(Collected data entries)
····················

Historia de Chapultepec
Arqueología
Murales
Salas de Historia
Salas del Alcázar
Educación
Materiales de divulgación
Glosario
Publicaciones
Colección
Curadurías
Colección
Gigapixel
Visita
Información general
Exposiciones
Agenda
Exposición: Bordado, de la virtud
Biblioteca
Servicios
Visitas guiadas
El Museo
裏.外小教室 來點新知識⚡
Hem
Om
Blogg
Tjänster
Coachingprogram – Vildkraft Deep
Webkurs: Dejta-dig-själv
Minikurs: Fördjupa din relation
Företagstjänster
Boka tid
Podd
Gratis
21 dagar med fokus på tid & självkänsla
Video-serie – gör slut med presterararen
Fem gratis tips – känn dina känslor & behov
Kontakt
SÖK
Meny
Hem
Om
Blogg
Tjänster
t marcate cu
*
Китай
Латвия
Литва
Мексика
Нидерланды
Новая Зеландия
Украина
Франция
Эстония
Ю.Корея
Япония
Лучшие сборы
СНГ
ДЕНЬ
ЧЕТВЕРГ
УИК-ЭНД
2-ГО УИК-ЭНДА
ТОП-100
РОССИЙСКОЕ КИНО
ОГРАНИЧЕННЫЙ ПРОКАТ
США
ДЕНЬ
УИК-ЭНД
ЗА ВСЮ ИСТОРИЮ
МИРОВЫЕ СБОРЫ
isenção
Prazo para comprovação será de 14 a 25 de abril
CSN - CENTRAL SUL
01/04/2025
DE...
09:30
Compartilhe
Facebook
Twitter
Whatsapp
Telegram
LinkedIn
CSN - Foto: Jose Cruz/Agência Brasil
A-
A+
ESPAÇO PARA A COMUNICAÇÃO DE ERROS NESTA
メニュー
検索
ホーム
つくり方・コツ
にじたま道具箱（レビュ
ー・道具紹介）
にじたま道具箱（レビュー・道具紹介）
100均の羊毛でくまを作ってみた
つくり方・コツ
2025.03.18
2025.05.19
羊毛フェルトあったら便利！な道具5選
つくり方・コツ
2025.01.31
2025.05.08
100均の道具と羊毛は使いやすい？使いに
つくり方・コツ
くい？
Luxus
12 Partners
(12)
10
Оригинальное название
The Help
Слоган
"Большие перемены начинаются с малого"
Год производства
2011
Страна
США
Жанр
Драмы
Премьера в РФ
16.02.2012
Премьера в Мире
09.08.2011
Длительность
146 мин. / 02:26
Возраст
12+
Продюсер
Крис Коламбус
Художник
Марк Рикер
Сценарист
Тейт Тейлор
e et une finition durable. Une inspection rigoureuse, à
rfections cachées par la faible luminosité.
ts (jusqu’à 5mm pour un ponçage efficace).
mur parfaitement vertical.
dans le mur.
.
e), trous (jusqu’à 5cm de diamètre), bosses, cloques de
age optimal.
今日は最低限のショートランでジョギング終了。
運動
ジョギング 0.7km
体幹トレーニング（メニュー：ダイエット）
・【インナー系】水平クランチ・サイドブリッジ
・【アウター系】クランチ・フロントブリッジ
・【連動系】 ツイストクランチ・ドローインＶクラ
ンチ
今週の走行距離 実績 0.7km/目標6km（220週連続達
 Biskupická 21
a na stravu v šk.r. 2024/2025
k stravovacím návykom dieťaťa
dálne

····················

Write out each line of the data that holds the string "Salas".

Salas de Historia
Salas del Alcázar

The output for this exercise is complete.